### [YOUR INSTRUCTIONS]
The following data needs to be repeated exactly, with all images excluded.
□ □ □ □ □
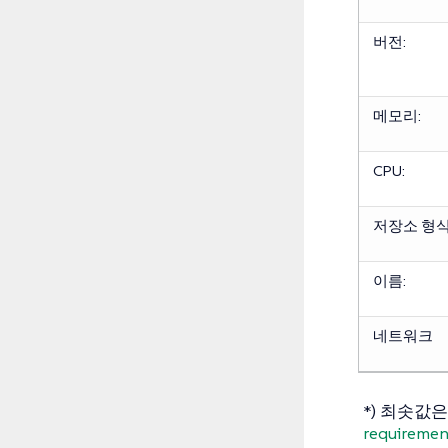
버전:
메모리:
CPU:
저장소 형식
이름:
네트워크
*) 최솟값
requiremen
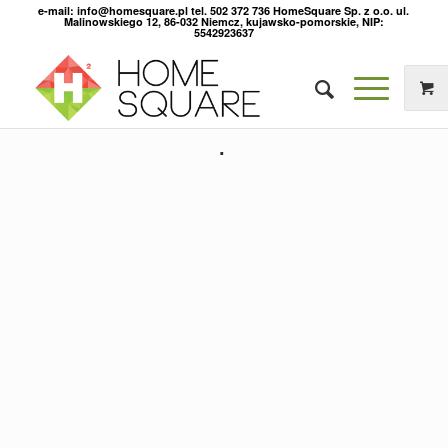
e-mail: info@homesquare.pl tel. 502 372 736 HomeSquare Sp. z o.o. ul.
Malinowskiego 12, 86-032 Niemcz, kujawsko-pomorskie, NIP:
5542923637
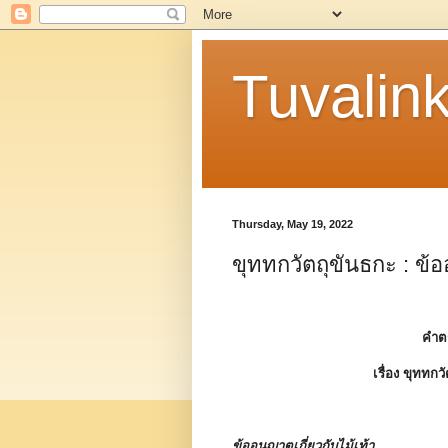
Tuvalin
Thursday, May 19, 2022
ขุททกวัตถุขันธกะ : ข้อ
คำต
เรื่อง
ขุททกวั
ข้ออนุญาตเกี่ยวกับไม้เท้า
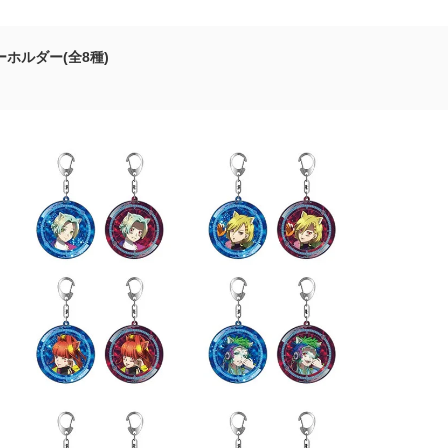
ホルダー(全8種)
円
□ □ □ □ □
### [TASK SOLUTION]
버전:
메모리:
CPU:
저장소 형식
이름:
네트워크
*) 최솟값
requiremen
e-mail: info@homesquare.pl tel. 502 372 736 HomeSquare Sp. z o.o. ul.
Malinowskiego 12, 86-032 Niemcz, kujawsko-pomorskie, NIP:
5542923637
Tuvalin
Thursday, May 19, 2022
ขุททกวัตถุขันธกะ : ข้อ
คำต
เรื่อง
ขุททกวั
ข้ออนุญาตเกี่ยวกับไม้เท้า
ホルダー(全8種)
円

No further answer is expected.